Desde la llegada de Donald Trump al poder, hemos visto el impacto de sus políticas en el reconocimiento de derechos humanos en nuestro país. Por ejemplo, la estigmatización y el cuestionamiento de la veracidad o imparcialidad de la prensa se ha convertido en la “nueva normalidad” en la que se conducen la mayoría de los funcionarios de alto nivel de los países latinoamericanos incrementando así los niveles de violencia y vulnerabilidad a los que se enfrenta la prensa. En México, el país más peligroso para ejercer el periodismo en el continente, el descrédito, la nulificación y la estigma a la prensa ahora son parte del argot político y se justifican con el argumento del “derecho de réplica”.

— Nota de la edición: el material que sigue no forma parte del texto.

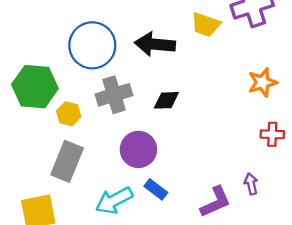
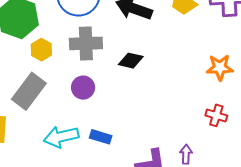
purple circle: (138, 149) -> (83, 88), moved, size x0.7
blue rectangle: (156, 189) -> (101, 137), turned -35

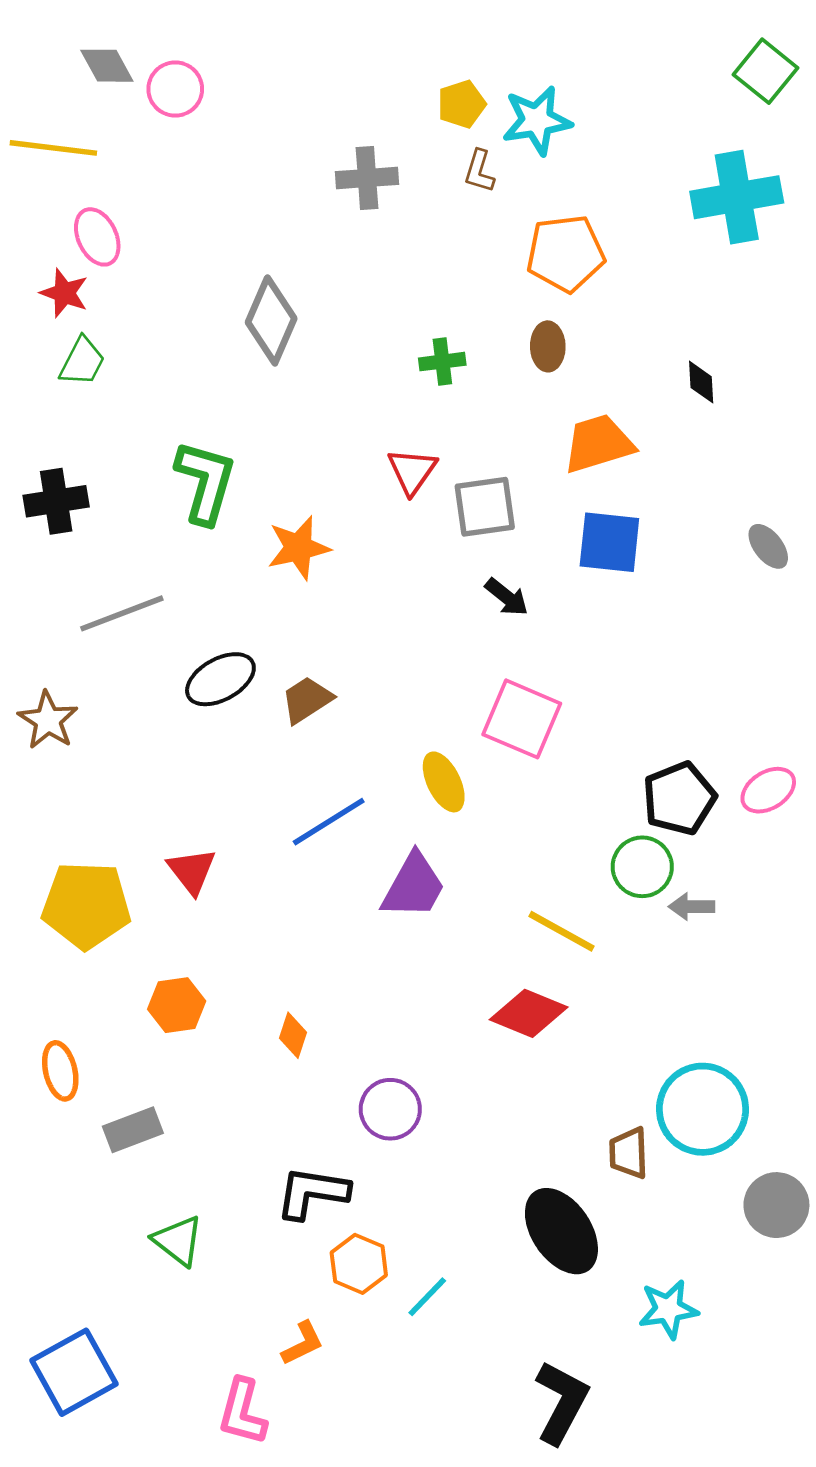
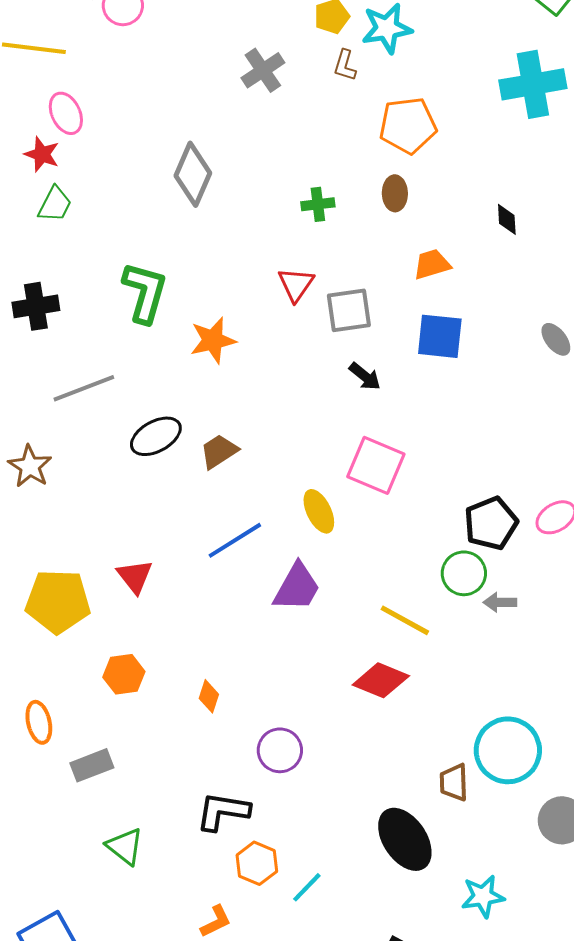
gray cross: (367, 178) -> (263, 70), turned -30
orange trapezoid: (598, 444) -> (432, 264), size x0.7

Lo anterior a pesar de que los principios de Libertad de Expresión de la Comisión Interamericana de Derechos Humanos son claros al advertir que “condicionamientos previos, tales como veracidad, oportunidad o imparcialidad por parte de los Estados son incompatibles con el derecho a la libertad de expresión” y que a nivel internacional, los relatores especiales de libertad de expresión de los sistemas regionales de derechos humanos y de la ONU, han reconocido que el estigma y la criminalización de parte de altos funcionarios figura como una amenaza política.

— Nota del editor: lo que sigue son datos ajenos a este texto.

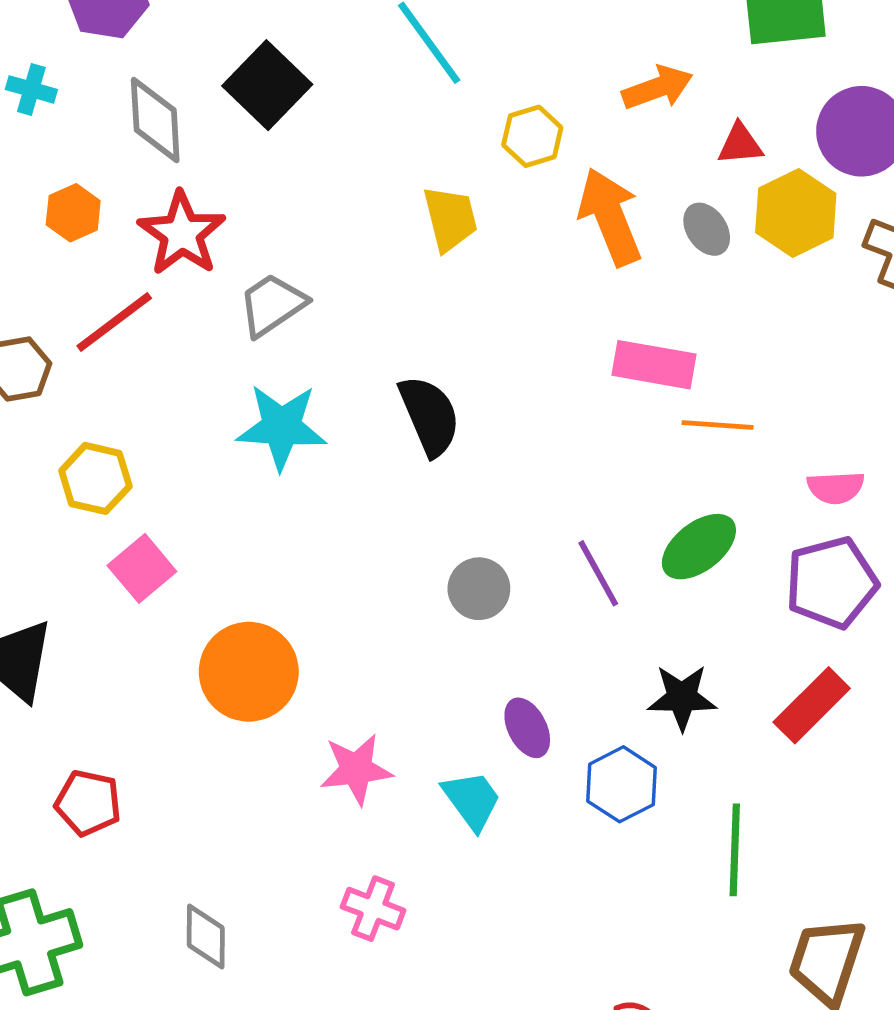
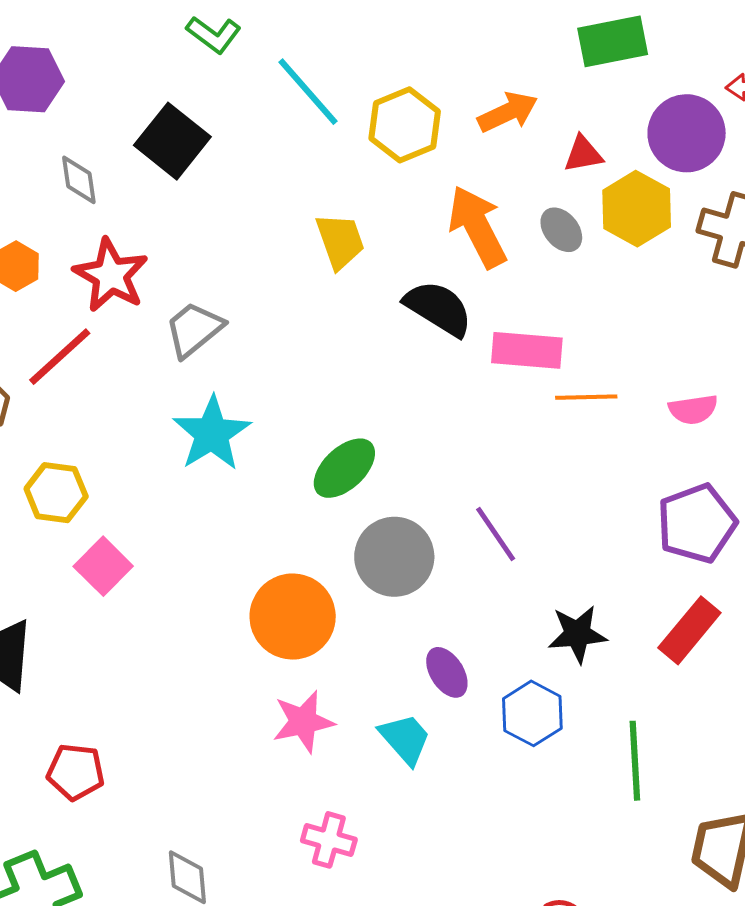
gray diamond: (155, 120) -> (79, 180), size x0.7
yellow hexagon: (532, 136) -> (405, 125), moved, size x1.4
black semicircle: (429, 416) -> (438, 308), moved, turned -30
cyan star: (281, 427) -> (212, 434), turned -30
pink semicircle: (836, 488) -> (693, 409), moved
green ellipse: (699, 547) -> (344, 468), moved
gray circle: (479, 589) -> (394, 557), size x1.5
orange circle: (249, 672) -> (293, 617), moved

Para las y los periodistas que cubren las frontera en un contexto de alta conflictividad migratoria también los riesgos han aumentado ante la sumisión gubernamental al país norte. Basta con recordar que, de acuerdo a una investigación de NBC 7, el gobierno de Estados Unidos hizo una base de datos secreta con datos de periodistas y activistas que seguían a una de las caravanas de migrantes que intentó cruzar la frontera a finales del 2018 y principios de 2019 y que el gobierno mexicano prohibió la entrada a tres periodistas.

Por su parte, la entrada en vigor del Tratado de Libre Comercio entre México, Estados Unidos y Canadá (T-MEC) provocó una serie de cambios radicales al régimen de derechos de autor incorporando los aspectos más regresivos para la libertad de expresión previstos en la legislación americana, haciendo prevalecer los intereses económicos de las empresas extranjeras sobre los derechos humanos reconocidos en México. De esta manera, copiando el modelo de la Ley de Derechos de Autor de la Era Digital de 1998 (DMCA), el Congreso mexicano aprobó el robo hormiga de información a través de un mecanismo de “notificación y retirada de contenidos” a través del cual, sin necesidad de corroborar el argumento del “sujeto de los derecho de autor”, las plataformas digitales deben eliminar los contenidos, cualesquiera que estos sean y aún cuando se trate de un discurso legítimo o información de interés público. Además, este mecanismo -importado para el beneficio americano y el detrimento mexicano – puede privar del acceso a contenido de dominio público que cuenta con licencias abiertas o que entran en las excepciones previstas en la Ley Federal de Derechos de Autor.

Finalmente, desde hace varios años China ha decidido bloquear ciertas aplicaciones y censurar su contenido, ahora Trump advierte que si la aplicación Tik Tok no es adquirida por alguna empresa americana, será bloqueada pues, a su modo de ver, representa una amenaza a la seguridad nacional. Estas decisiones atentan contra la naturaleza abierta, libre y plural de Internet pues cuando un gobierno prohíbe el uso de una herramienta, inhibe al mundo entero del debate local y los temas que se gestionan a nivel nacional. Así, la tendencia colonizadora de los países poderosos como China y Estados Unidos hacia Internet tiene un claro reflejo en las tácticas del gobierno mexicano para cerrar el espacio cívico digital, buscando remediar la crítica y el escrutinio ciudadano a través de iniciativas y decretos con el argumento de “discurso de odio”, “seguridad nacional” o “la protección de la reputación”.

La pregunta final es ¿por qué nos cuesta tanto aprender sobre la libertad y no sobre la represión?